Segment Start: RECORDS FOR THIS EXERCISE
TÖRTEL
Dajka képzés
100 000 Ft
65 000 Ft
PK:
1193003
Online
Segment End: RECORDS FOR THIS EXERCISE
Segment Start: RECORDS FOR THIS EXERCISE
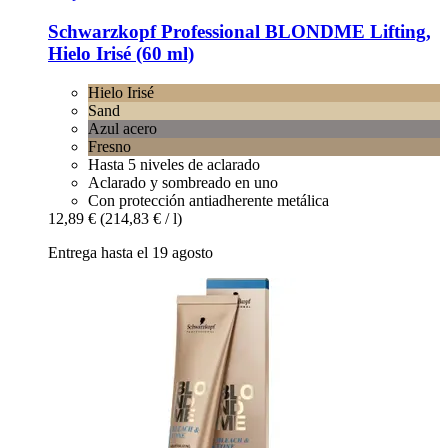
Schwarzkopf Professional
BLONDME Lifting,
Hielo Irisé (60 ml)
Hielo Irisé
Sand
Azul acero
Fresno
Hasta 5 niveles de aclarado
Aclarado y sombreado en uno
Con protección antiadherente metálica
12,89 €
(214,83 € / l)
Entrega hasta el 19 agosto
Segment End: RECORDS FOR THIS EXERCISE
*TASK DESCRIPTION:* Above are records; repeat only the lines starting at the line with "Schwarzkopf Professional" and ending at the line with "Entrega hasta el 19 agosto", exactly as they appear, both included.

*REPLY TO THE EXERCISE:*
Schwarzkopf Professional
BLONDME Lifting,
Hielo Irisé (60 ml)
Hielo Irisé
Sand
Azul acero
Fresno
Hasta 5 niveles de aclarado
Aclarado y sombreado en uno
Con protección antiadherente metálica
12,89 €
(214,83 € / l)
Entrega hasta el 19 agosto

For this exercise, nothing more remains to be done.